Brora (/ˈbro:rə/ ; Brùra) is a village in the east of Sutherland, in the Highland area of Scotland.

==Origin of the name==
The name Brora is derived from Old Norse and means "river with a bridge".

==History==
Brora is a small industrial village, having at one time a coal pit, boat building, salt pans, fish curing, lemonade factory, the new Clynelish Distillery (as well as the old Clynelish distillery which is now called the Brora distillery
), wool mill, bricks and a stone quarry. The white sandstone in the Clynelish quarry belongs to the Brora Formation, of the Callovian and Oxfordian stages (formerly Middle Oolite) of the Mid-Late Jurassic. Stone from the quarry was used in the construction of London Bridge, Liverpool Cathedral and Dunrobin Castle. When in operation, the coalmine was the most northerly coalmine in the UK. A comparison of the first and second edition Six-inch Ordnance Survey maps gives an interesting picture of Brora's industrial development. Brora was the first place in the north of Scotland to have electricity thanks to its wool industry. This distinction gave rise to the local nickname of "Electric City" at the time. Brora also houses a baronial style clock tower which is a war memorial.
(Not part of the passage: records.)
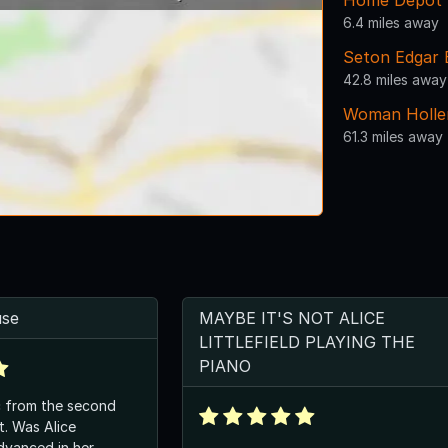
Home Depot
6.4 miles away
Seton Edgar B
42.8 miles away
Woman Holler
61.3 miles away
use
MAYBE IT'S NOT ALICE
LITTLEFIELD PLAYING THE
PIANO
c from the second
ice
advanced in her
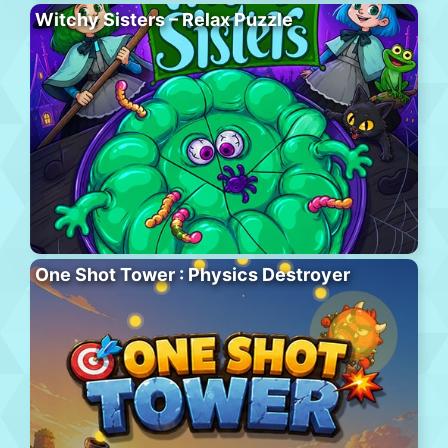
Witchy Sisters – Relax Puzzle
One Shot Tower : Physics Destroyer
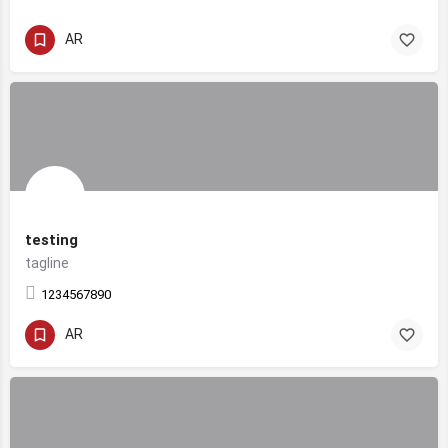
AR
testing
tagline
1234567890
AR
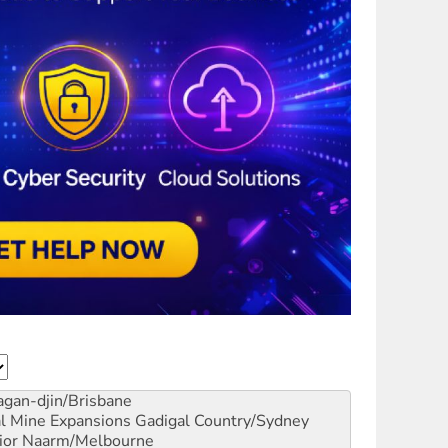
gan-djin/Brisbane
al Mine Expansions
Gadigal Country/Sydney
ior
Naarm/Melbourne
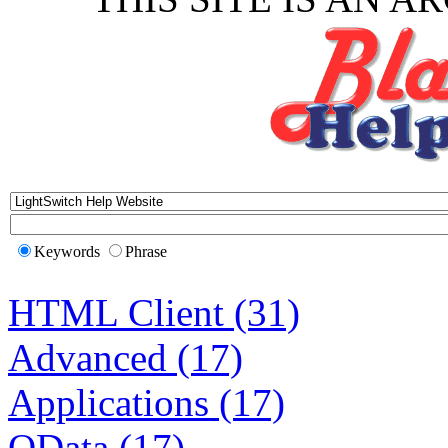
Keywords
Phrase
HTML Client (31)
Advanced (17)
Applications (17)
OData (17)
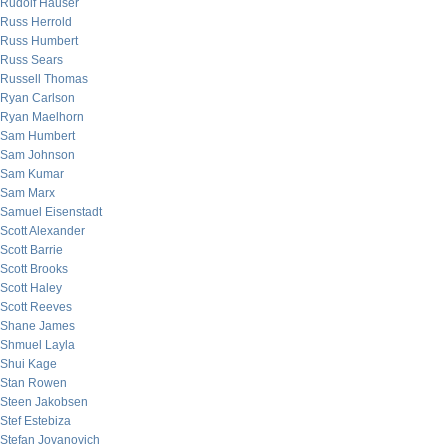
Rudolf Hauser
Russ Herrold
Russ Humbert
Russ Sears
Russell Thomas
Ryan Carlson
Ryan Maelhorn
Sam Humbert
Sam Johnson
Sam Kumar
Sam Marx
Samuel Eisenstadt
Scott Alexander
Scott Barrie
Scott Brooks
Scott Haley
Scott Reeves
Shane James
Shmuel Layla
Shui Kage
Stan Rowen
Steen Jakobsen
Stef Estebiza
Stefan Jovanovich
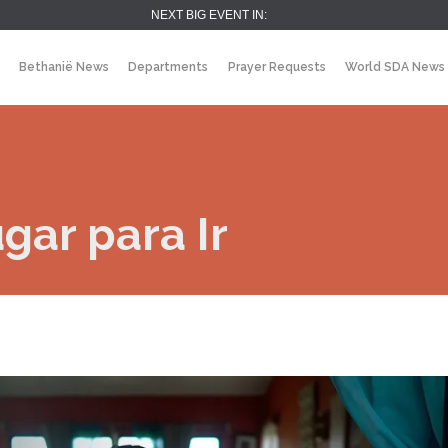
NEXT BIG EVENT IN:
Bethanië News
Departments
Prayer Requests
World SDA News
ar para Ir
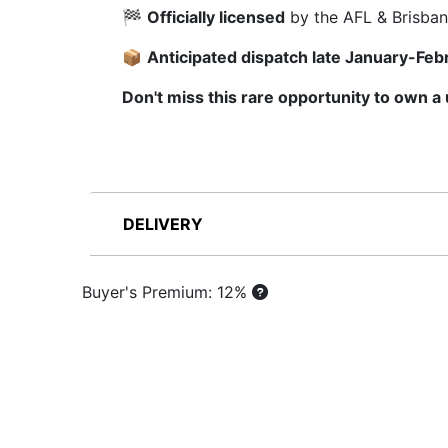
🏁
Officially licensed
by the AFL & Brisban
📦
Anticipated dispatch late January-Feb
Don't miss this rare opportunity to own a
DELIVERY
Buyer's Premium: 12%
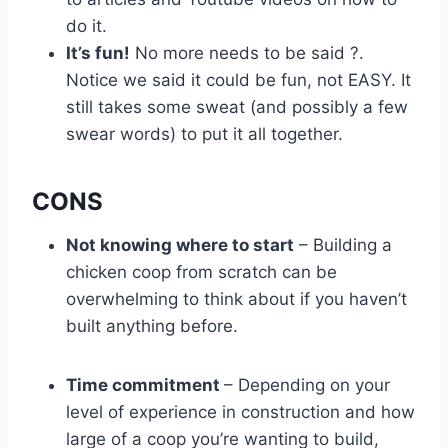
do it.
It’s fun!
No more needs to be said ?.
Notice we said it could be fun, not EASY. It
still takes some sweat (and possibly a few
swear words) to put it all together.
CONS
Not knowing where to start
– Building a
chicken coop from scratch can be
overwhelming to think about if you haven’t
built anything before.
Time commitment
– Depending on your
level of experience in construction and how
large of a coop you’re wanting to build,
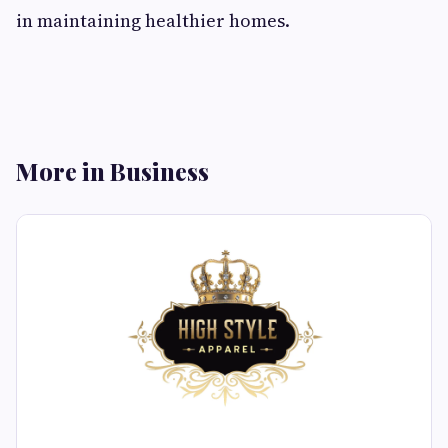
in maintaining healthier homes.
More in Business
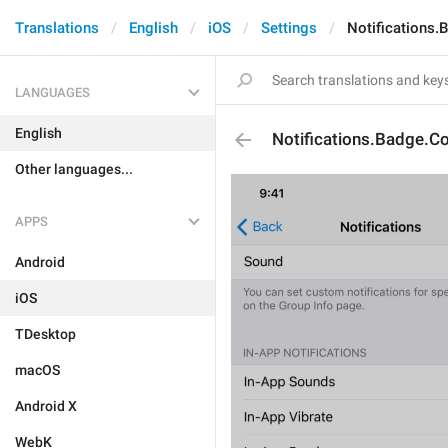
Translations
English
iOS
Settings
Notifications
LANGUAGES
English
Notifications.Badge.
Other languages...
APPS
Android
iOS
TDesktop
macOS
Android X
WebK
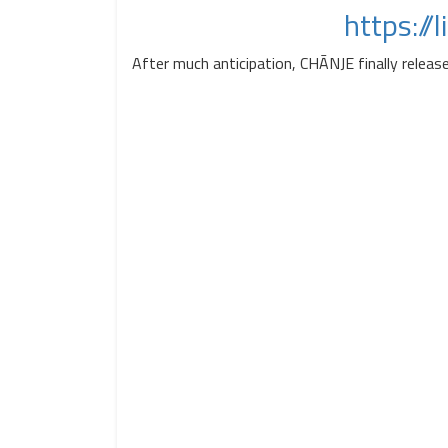
https://
After much anticipation, CHĀNJE finally releas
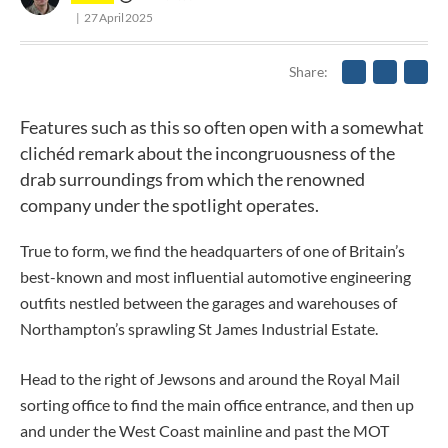
27 April 2025
Share
Features such as this so often open with a somewhat
clichéd remark about the incongruousness of the
drab surroundings from which the renowned
company under the spotlight operates.
True to form, we find the headquarters of one of Britain’s
best-known and most influential automotive engineering
outfits nestled between the garages and warehouses of
Northampton’s sprawling St James Industrial Estate.
Head to the right of Jewsons and around the Royal Mail
sorting office to find the main office entrance, and then up
and under the West Coast mainline and past the MOT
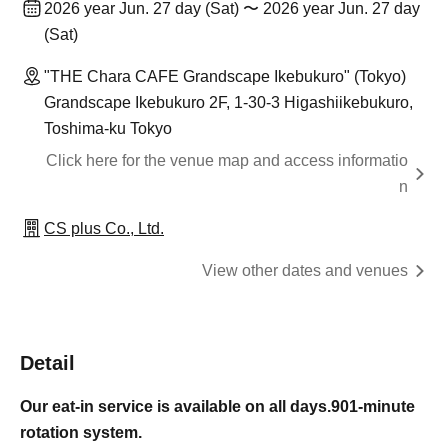
2026 year Jun. 27 day (Sat) 〜 2026 year Jun. 27 day
(Sat)
"THE Chara CAFE Grandscape Ikebukuro" (Tokyo)
Grandscape Ikebukuro 2F, 1-30-3 Higashiikebukuro,
Toshima-ku Tokyo
Click here for the venue map and access informatio
n
CS plus Co., Ltd.
View other dates and venues
Detail
Our eat-in service is available on all days.
90
1-minute
rotation system.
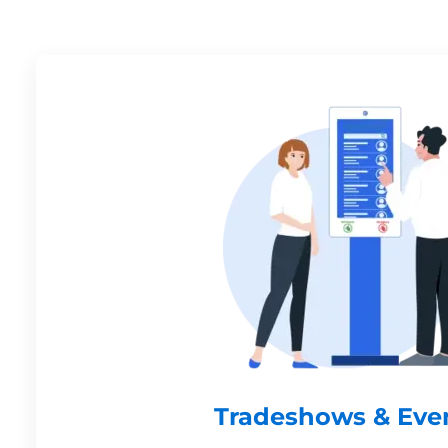
Tradeshows & Eve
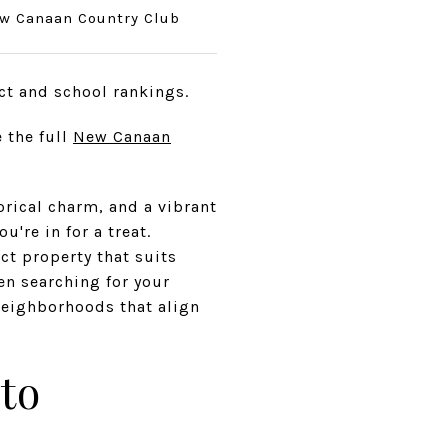
w Canaan Country Club
ct and school rankings.
 the full
New Canaan
orical charm, and a vibrant
're in for a treat.
ct property that suits
hen searching for your
neighborhoods that align
to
Like many of the smaller fishing ports, Brora's involvement with fishing declined in the years before the First World War. In the 1906 report by the Fishery Board we read that Brora was "becoming yearly more popular as a summer resort and declining as a fishing port. A considerable number of the fishermen find employment ashore as labourers during the greater part of the year".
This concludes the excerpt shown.